Timing, for Monbiot is everything. His research for Heat was prompted by several recent climate change reports suggesting that with only a few further changes in global temperature, the world could be heading for ecological disaster by 2050. Other reports, including the British Stern Review, state that the temperature change could be closer to five degrees and occur by 2030. The day before we meet, however, Canada is ranked 51st of 56 countries dealing with climate change.

"Canada is in serious danger of becoming an international pariah on this issue. It’s a big shock to us in Europe, because Canada has always been seen as a country with such strong environmental credentials. Now that it’s effectively keeping company with countries like the United States and Australia – that’s not a position we expected at all. It’s a bit of a puzzle, but mostly it’s just revulsion. I mean, here’s Bush stumbling and bumbling, dropping the baton and along comes Harper, who picks it up and runs with it.
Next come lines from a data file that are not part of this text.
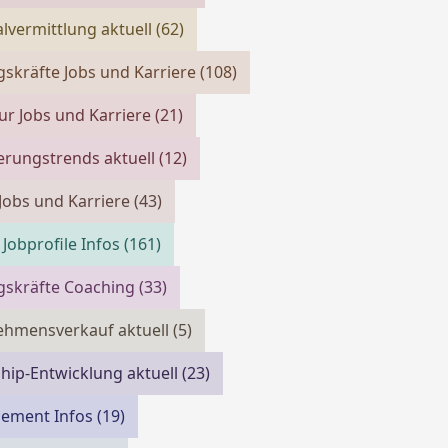
lvermittlung aktuell
(62)
skräfte Jobs und Karriere
(108)
ur Jobs und Karriere
(21)
erungstrends aktuell
(12)
 Jobs und Karriere
(43)
 Jobprofile Infos
(161)
gskräfte Coaching
(33)
ehmensverkauf aktuell
(5)
hip-Entwicklung aktuell
(23)
cement Infos
(19)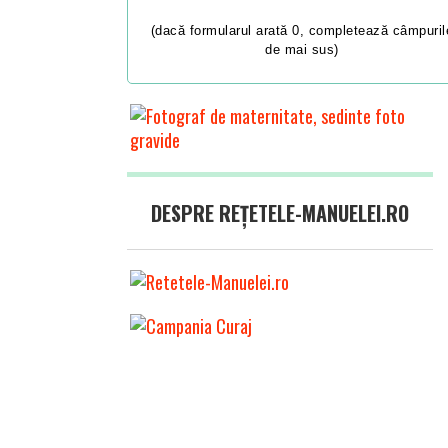
(dacă formularul arată 0, completează câmpuril
de mai sus)
DESPRE REȚETELE-MANUELEI.RO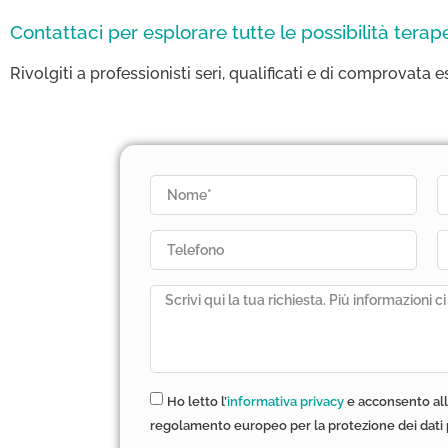
Contattaci per esplorare tutte le possibilità terap
Rivolgiti a professionisti seri, qualificati e di comprovata e
Ho letto l’
informativa privacy
e acconsento all
regolamento europeo per la protezione dei dati 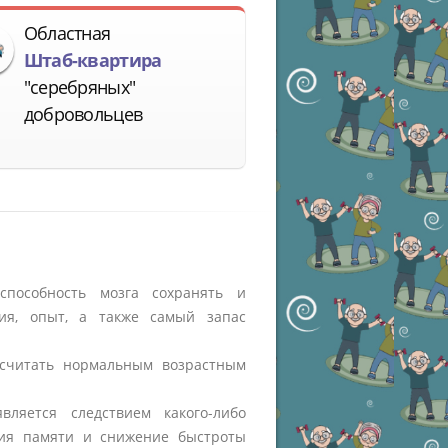
Областная
Штаб-квартира
"серебряных"
добровольцев
способность мозга сохранять и
ия, опыт, а также самый запас
 считать нормальным возрастным
.
ляется следствием какого-либо
ния памяти и снижение быстроты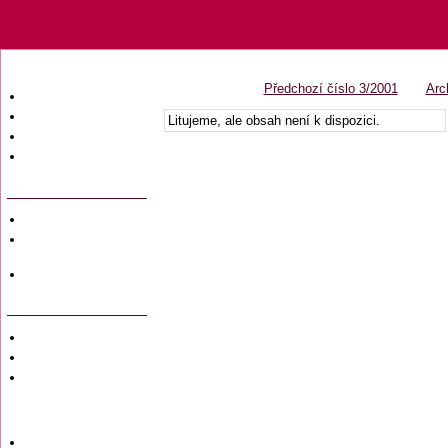
Předchozí číslo 3/2001
Arc
Úvodní strana
Obsah časopisu
Litujeme, ale obsah není k dispozici.
Archiv obsahů
Ochrana osobních
údajů (GDPR)
Redakce
Předplatné
časopisů
Hromadné
objednávky
Soukromé inzeráty
Private adversiting
Zadání
soukromého
inzerátu do
časopisu
Uzávěrky inzerce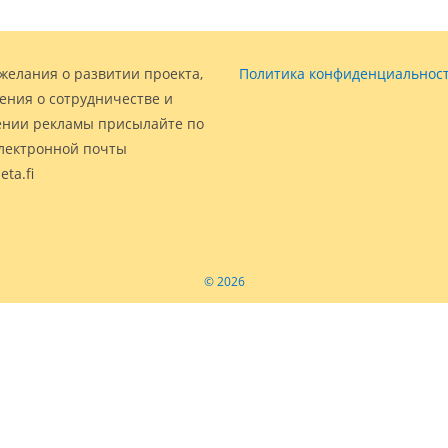
желания о развитии проекта,
Политика конфиденциальнос
ения о сотрудничестве и
нии рекламы присылайте по
электронной почты
eta.fi
© 2026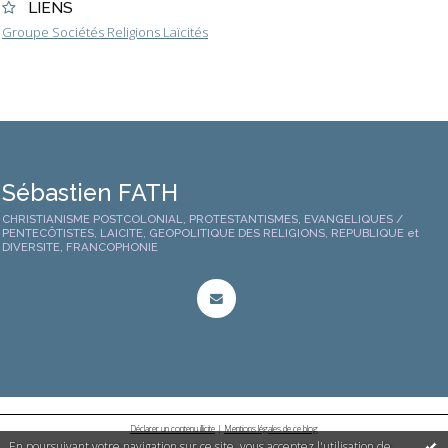
LIENS
Groupe Sociétés Religions Laïcités
Sébastien FATH
CHRISTIANISME POSTCOLONIAL, PROTESTANTISMES, EVANGELIQUES /
PENTECÔTISTES, LAICITE, GEOPOLITIQUE DES RELIGIONS, REPUBLIQUE et
DIVERSITE, FRANCOPHONIE
Déclarer un contenu illicite
|
Mentions légales de ce blog
En poursuivant votre navigation sur ce site, vous acceptez l'utilisation de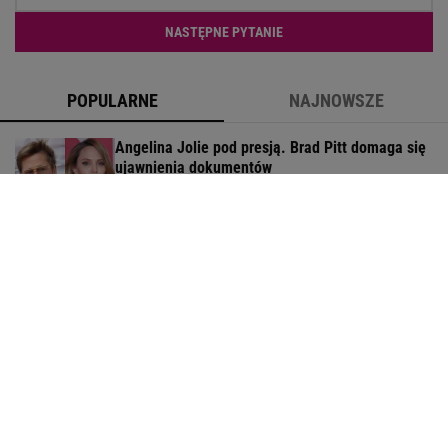
NASTĘPNE PYTANIE
POPULARNE
NAJNOWSZE
Angelina Jolie pod presją. Brad Pitt domaga się
ujawnienia dokumentów
Śmierć Marii Zięby w "Na Wspólnej" to ponury
żart. Scenarzysta popłynął
Tak dziś wygląda Amy Schumer. Aktorka
schudła 23 kg
"Zobaczcie najbardziej znaną d**ę w Polsce".
Tak kiedyś wyglądał ich związek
"I’ve read (the Clean Air Bill) and I was just gobsmacked by it," he continues. "I mean, picking up this Republican Party idea of intensity of carbon emission – reading that, I thought the people who crafted this bill think the public is stupid, that they can confuse people on climate change versus cleaning up local air quality. If I was a Canadian, I would have felt profoundly insulted by it because I would have thought, ‘They think we are dumb’ and now it seems like there’s going to be some movement on it, and the government’s going to have to change its tune somewhat."

If Monbiot sounds critical, it’s because he’s spent the last nine months researching and evaluating various proposals and technologies of climate change. In Heat, he traces out the costs and savings in an attempt to find a way to meet his targets. He takes a multi-pronged approach in the hopes of demonstrating how many small changes and several large ones could easily have the desired effect. While much of the technology currently exists, what is lacking is the political and economic will. Towards that end, Monbiot is among those who would see the development of a carbon ration system.

"The one thing that would kick the whole thing off would be a carbon rationing system, because everyone would understand it right away. If you were to try the same thing with taxation, you would either make it very unfair, in that it hit the poor primarily, or else very complicated so that it doesn’t hit the poor. The rationing system must affect everyone, and the one great thing about it is it generates a virtuous circle. You’re going to want to keep the energy going all the time, but you’re going to want that to be low-carbon energy.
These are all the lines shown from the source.